China’s New Quantum Computer Has One Million Times The Power Of Google’s

China’s New Quantum Computer Has One Million Times The Power Of Google’s

An abstract depiction of a data channel. Credit: spainter_vfx / iStock.

In July this year, a group in China showed that it has the world’s most powerful quantum computer, finally leapfrogging Google, which declared to have achieved quantum supremacy back in 2019. Since then, China was touting a super-advanced 66-qubit quantum supercomputer called “Zuchongzhi” as one contender against Google’s fifty-four-qubit Sycamore processor.

But while Google’s quantum computers have not improved noticeably since then, China, on the other side, never slowed down, coming up with more potent quantum processors.

According to a current research published in the peer-reviewed journal Physical Review Letters and Science Bulletin, physicists in China assert they’ve constructed two quantum computers with performance speeds that much outrival competitors in the US or, without a doubt, anywhere in the world– debuting a superconducting machine along with a faster unit that uses light photons to obtain unprecedented results.

What sets quantum computer from China apart?

To remember, China launched the world’s first quantum satellite in 2016 and the biggest land-based quantum communications network in 2019. Despite having been a step or 2 behind the West in quantum computer technology, it never stopped trying and innovating.

The latest revelation is interesting because the light-based Jiuzhang 2 can calculate in 1 millisecond, a task that would take the globe’s fastest conventional computer up to thirty trillion yrs.
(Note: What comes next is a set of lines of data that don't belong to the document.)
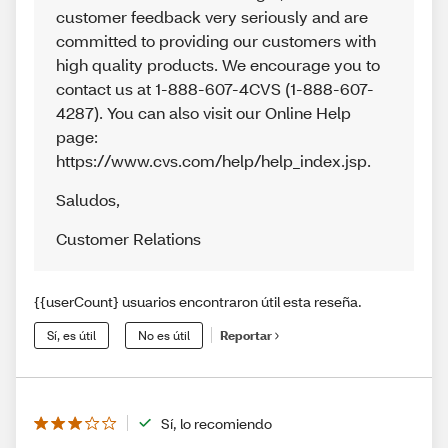
customer feedback very seriously and are
committed to providing our customers with
high quality products. We encourage you to
contact us at 1-888-607-4CVS (1-888-607-
4287). You can also visit our Online Help
page:
https://www.cvs.com/help/help_index.jsp.
Saludos
,
Customer Relations
{{userCount} usuarios encontraron útil esta reseña.
Sí, es útil
No es útil
Reportar
Sí, lo recomiendo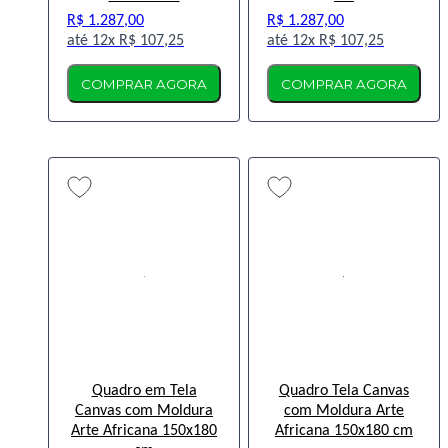
R$ 1.287,00
R$ 1.287,00
12x
R$ 107,25
12x
R$ 107,25
COMPRAR AGORA
COMPRAR AGORA
Quadro em Tela
Quadro Tela Canvas
Canvas com Moldura
com Moldura Arte
Arte Africana 150x180
Africana 150x180 cm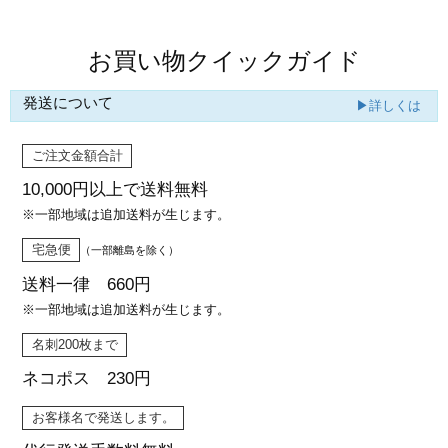
お買い物クイックガイド
発送について
▶詳しくは
ご注文金額合計
10,000円以上で
送料無料
※一部地域は追加送料が生じます。
宅急便
（一部離島を除く）
送料一律 660円
※一部地域は追加送料が生じます。
名刺200枚まで
ネコポス 230円
お客様名で発送します。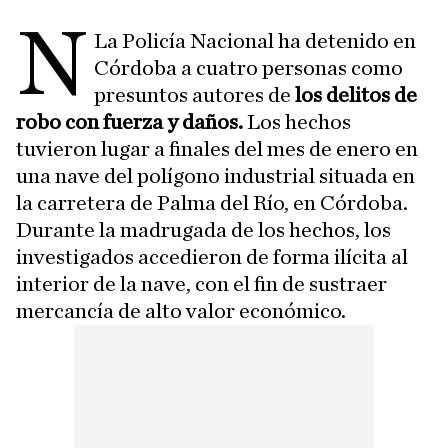
N
La Policía Nacional ha detenido en
Córdoba a cuatro personas como
presuntos autores de
los delitos de
robo con fuerza y daños.
Los hechos
tuvieron lugar a finales del mes de enero en
una nave del polígono industrial situada en
la carretera de Palma del Río, en Córdoba.
Durante la madrugada de los hechos, los
investigados accedieron de forma ilícita al
interior de la nave, con el fin de sustraer
mercancía de alto valor económico.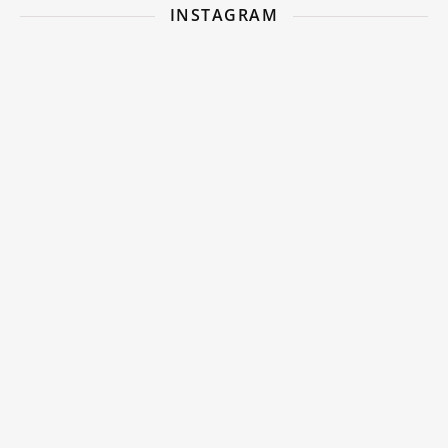
INSTAGRAM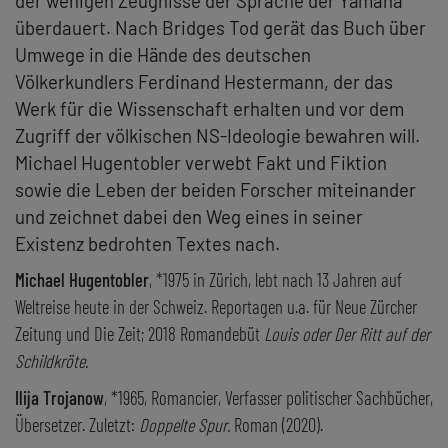
der wenigen Zeugnisse der Sprache der Yámana
überdauert. Nach Bridges Tod gerät das Buch über
Umwege in die Hände des deutschen
Völkerkundlers Ferdinand Hestermann, der das
Werk für die Wissenschaft erhalten und vor dem
Zugriff der völkischen NS-Ideologie bewahren will.
Michael Hugentobler verwebt Fakt und Fiktion
sowie die Leben der beiden Forscher miteinander
und zeichnet dabei den Weg eines in seiner
Existenz bedrohten Textes nach.
Michael Hugentobler
, *1975 in Zürich, lebt nach 13 Jahren auf
Weltreise heute in der Schweiz. Reportagen u.a. für Neue Zürcher
Zeitung und Die Zeit; 2018 Romandebüt
Louis oder Der Ritt auf der
Schildkröte.
Ilija Trojanow
, *1965, Romancier, Verfasser politischer Sachbücher,
Übersetzer. Zuletzt:
Doppelte Spur.
Roman (2020).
It typically has a narrower field of applications but can reach a velocity of 100 sextillions (one followed by twenty-three zeros) times faster than the biggest conventional computers.

Jiuzhang two is actually an upgrade of a machine built by Pan’s team last year uses photons, each one carrying a qubit– the fundamental unit of quantum information. Lead researcher with the Jiuzhang project, Lu Chaoyang, highlighted that they “have actually increased the number of photons from 76 to 113, (the recent machine) is billions of billions of times faster than supercomputers.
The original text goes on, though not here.